Two days later, on Monday, December 7th I had almost finished a long day interviewing entrance candidates for Theology, and was discussing the outcome with a colleague, Dr Sue Gillingham. At around 9.00 pm. the telephone rang. Philip Ursell told me that Garry Bennett had been found dead in his car in the garage at his home. I can still remember vividly that moment of shock, my hand dropping with the receiver – and then the need to telephone the Archbishop (at Canterbury with the Ecumenical Patriarch, Dimitrios, who was on an official visit) and others who needed to know, and then to Keble Chapel to hold it all to God.

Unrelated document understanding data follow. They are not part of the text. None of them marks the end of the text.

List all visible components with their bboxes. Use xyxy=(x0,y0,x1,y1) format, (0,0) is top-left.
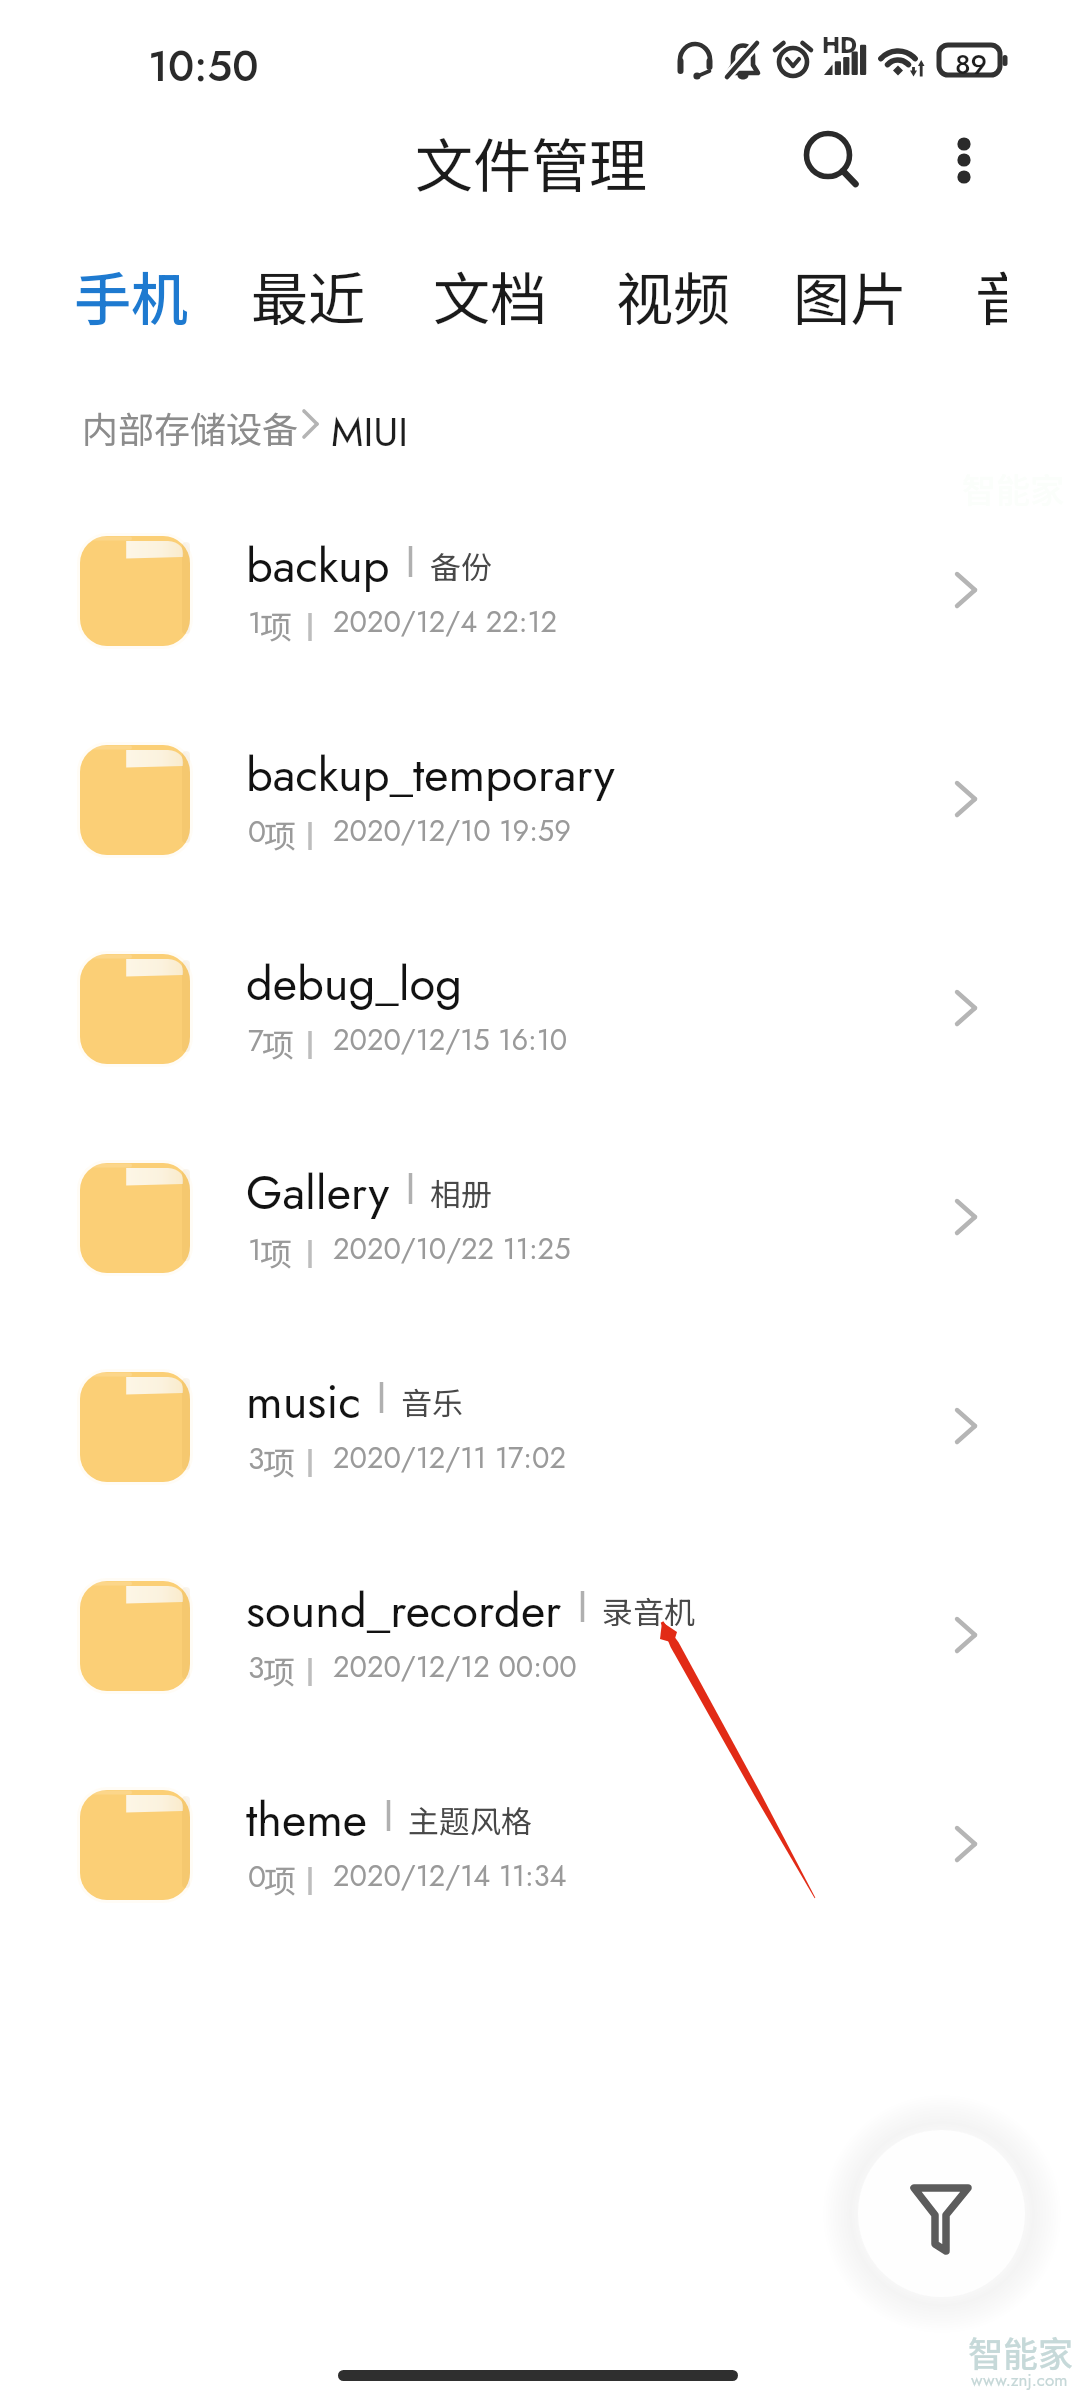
staticText: 主题风格 xyxy=(408,1797,532,1842)
button[interactable]: More options xyxy=(920,111,1010,201)
staticText: 录音机 xyxy=(602,1588,695,1633)
staticText: 项 xyxy=(264,1856,297,1902)
button[interactable]: backup_temporary xyxy=(0,701,1080,910)
staticText: 2020/12/10 19:59 xyxy=(333,810,571,852)
button[interactable]: 图片 xyxy=(776,235,924,355)
staticText: music xyxy=(246,1368,361,1436)
button[interactable]: theme xyxy=(0,1746,1080,1955)
staticText: 2020/12/12 00:00 xyxy=(333,1646,577,1688)
button[interactable]: 最近 xyxy=(234,235,382,355)
staticText: theme xyxy=(246,1786,368,1854)
button[interactable]: debug_log xyxy=(0,910,1080,1119)
staticText: 项 xyxy=(262,1020,295,1066)
staticText: 图片 xyxy=(793,254,907,337)
button[interactable]: Filter xyxy=(858,2130,1025,2297)
staticText: 视频 xyxy=(616,254,730,337)
staticText: 2020/10/22 11:25 xyxy=(333,1228,571,1270)
staticText: backup xyxy=(246,532,390,600)
staticText: 10:50 xyxy=(148,36,259,97)
staticText: 最近 xyxy=(251,254,365,337)
staticText: 0 xyxy=(248,1855,266,1898)
staticText: 3 xyxy=(248,1437,265,1480)
staticText: 1 xyxy=(248,601,262,644)
staticText: 1 xyxy=(248,1228,262,1271)
staticText: Gallery xyxy=(246,1159,390,1227)
button[interactable]: sound_recorder xyxy=(0,1537,1080,1746)
staticText: www.znj.com xyxy=(971,2368,1068,2393)
staticText: debug_log xyxy=(246,950,463,1018)
staticText: 智能家 xyxy=(968,2326,1074,2377)
staticText: HD xyxy=(822,28,857,61)
staticText: 2020/12/4 22:12 xyxy=(333,601,558,643)
button[interactable]: 音乐 xyxy=(958,235,1007,355)
staticText: 7 xyxy=(248,1019,264,1062)
staticText: 项 xyxy=(264,811,297,857)
staticText: 2020/12/11 17:02 xyxy=(333,1437,566,1479)
staticText: 项 xyxy=(260,602,293,648)
staticText: 0 xyxy=(248,810,266,853)
button[interactable]: Search xyxy=(778,111,878,211)
staticText: 文档 xyxy=(433,254,547,337)
staticText: 2020/12/14 11:34 xyxy=(333,1855,567,1897)
button[interactable]: backup xyxy=(0,492,1080,701)
staticText: 3 xyxy=(248,1646,265,1689)
staticText: 手机 xyxy=(74,254,188,337)
staticText: 音乐 xyxy=(975,254,1007,337)
staticText: 89 xyxy=(955,45,988,84)
button[interactable]: 手机 xyxy=(57,235,205,355)
button[interactable]: music xyxy=(0,1328,1080,1537)
button[interactable]: 视频 xyxy=(599,235,747,355)
staticText: 音乐 xyxy=(401,1379,463,1424)
staticText: 项 xyxy=(263,1647,296,1693)
staticText: 项 xyxy=(263,1438,296,1484)
staticText: 相册 xyxy=(430,1170,492,1215)
staticText: MIUI xyxy=(331,403,409,461)
button[interactable]: 文档 xyxy=(416,235,564,355)
staticText: 备份 xyxy=(430,543,492,588)
staticText: 文件管理 xyxy=(415,120,648,204)
staticText: 项 xyxy=(260,1229,293,1275)
button[interactable]: 内部存储设备 xyxy=(70,394,470,470)
staticText: 2020/12/15 16:10 xyxy=(333,1019,568,1061)
staticText: 内部存储设备 xyxy=(82,401,299,453)
staticText: backup_temporary xyxy=(246,741,615,809)
button[interactable]: Gallery xyxy=(0,1119,1080,1328)
staticText: sound_recorder xyxy=(246,1577,562,1645)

The subsequent sequence of events seemed both very long and curiously compacted, with press enquiries, for I found myself Garry Bennett’s sole executor (he had asked me to be so in a typically casual way some years previously going down the staircase from his rooms in New College, and I had no idea whether this was a passing thought or had been put into effect).

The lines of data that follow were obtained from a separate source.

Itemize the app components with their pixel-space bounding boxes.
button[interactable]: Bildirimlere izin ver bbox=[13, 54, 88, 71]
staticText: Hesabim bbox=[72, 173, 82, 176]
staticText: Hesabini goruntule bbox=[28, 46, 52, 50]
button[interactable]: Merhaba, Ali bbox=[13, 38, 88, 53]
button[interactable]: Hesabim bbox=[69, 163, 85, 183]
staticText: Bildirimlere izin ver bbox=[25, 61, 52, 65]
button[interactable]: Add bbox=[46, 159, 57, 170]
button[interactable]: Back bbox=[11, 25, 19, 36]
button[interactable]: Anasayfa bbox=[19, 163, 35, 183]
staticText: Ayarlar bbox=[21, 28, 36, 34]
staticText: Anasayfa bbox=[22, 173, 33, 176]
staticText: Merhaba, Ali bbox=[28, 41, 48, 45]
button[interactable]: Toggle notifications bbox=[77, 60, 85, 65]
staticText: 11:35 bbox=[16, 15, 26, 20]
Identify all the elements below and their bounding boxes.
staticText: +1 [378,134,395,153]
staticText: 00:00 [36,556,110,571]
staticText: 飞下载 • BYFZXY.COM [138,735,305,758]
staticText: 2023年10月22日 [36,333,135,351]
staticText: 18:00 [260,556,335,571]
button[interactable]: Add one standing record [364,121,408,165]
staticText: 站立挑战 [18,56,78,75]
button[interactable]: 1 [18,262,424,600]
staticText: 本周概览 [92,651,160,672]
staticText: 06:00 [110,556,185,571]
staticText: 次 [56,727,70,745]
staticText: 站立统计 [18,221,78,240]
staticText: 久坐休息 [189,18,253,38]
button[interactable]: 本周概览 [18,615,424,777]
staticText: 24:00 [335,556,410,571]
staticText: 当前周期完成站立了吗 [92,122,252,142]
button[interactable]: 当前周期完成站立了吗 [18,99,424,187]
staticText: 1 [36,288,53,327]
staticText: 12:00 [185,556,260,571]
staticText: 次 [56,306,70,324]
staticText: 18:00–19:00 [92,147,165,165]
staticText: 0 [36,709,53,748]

The funeral arrangements were put in place – the body brought into New College chapel the night before, a eucharist for members of the College and friends, and then the Requiem the next morning, on a bitterly cold day. A picture in The Independent captured the atmosphere brilliantly, showing the celebrants of the funeral mass as a tiny procession beneath the tall lancets of the Chapel windows. ‘Every man’s death diminishes me’, but the tragedy of this death and its circumstance blending the pain of a lonely and vulnerable priest with the pain of many in the Church, had a particularly poignant quality of diminishment. The contrast was sharply focused in coming out of the Chapel with the coffin to face a battery of press cameras, from the black of the Requiem with its prayers for mercy and forgiveness to the dazzling of dozens of flash bulbs, a garish intrusion into mourning and grief And then to a simple committal at the crematorium, and back to New College where I found myself alone, drained and wandering like a zombie. I had to go to London that evening to give a lecture on Fr Mackonochie at St Alban’s, Holborn, in one way foolish, but in another something for which I was grateful, for to focus on the ministry of a great priest of the catholic revival seemed in some way a fitting tribute for one who was so concerned for the catholic continuity of the Church of England and who had tried, to the best of his ability, to speak to the church of his concern.
Looking back, ten years later, on the whole affair, and re-reading the Preface, it seems almost incredible that it should have provoked the furore that it did. Sharp it may have been, but no more so than other prefaces in the past, and certainly milder than many strongly argued pieces in church debates in other centuries. ‘You cannot have religion and not have differences’, wrote John Henry Newman, ‘the question is how we handle those differences.’ Garry Bennett wrote as he did because he cared about the church and about the Anglican inheritance. As Professor Henry Chadwick forcefully argued in the Synod debate on the Crockford Preface in February 1988, ‘the church was the servant of the gospel and Gareth Bennett wanted to remind them that the church had no authority to invent its gospel or its ministry.’
The issues raised by the Preface had to be properly faced. Thus the Preface was about far more than a personal agenda, though none of us can write without that playing a part. In my homily at Garry Bennett’s Requiem I said that all were under judgement, ‘friend and Fellow, bishop and journalist.’ I could and should have said the Church also, for as Christians we have no choice but to pray, Kyrie eleison!, Lord have mercy! – a prayer which we should surely offer for Garry Bennett on the tenth anniversary of his death.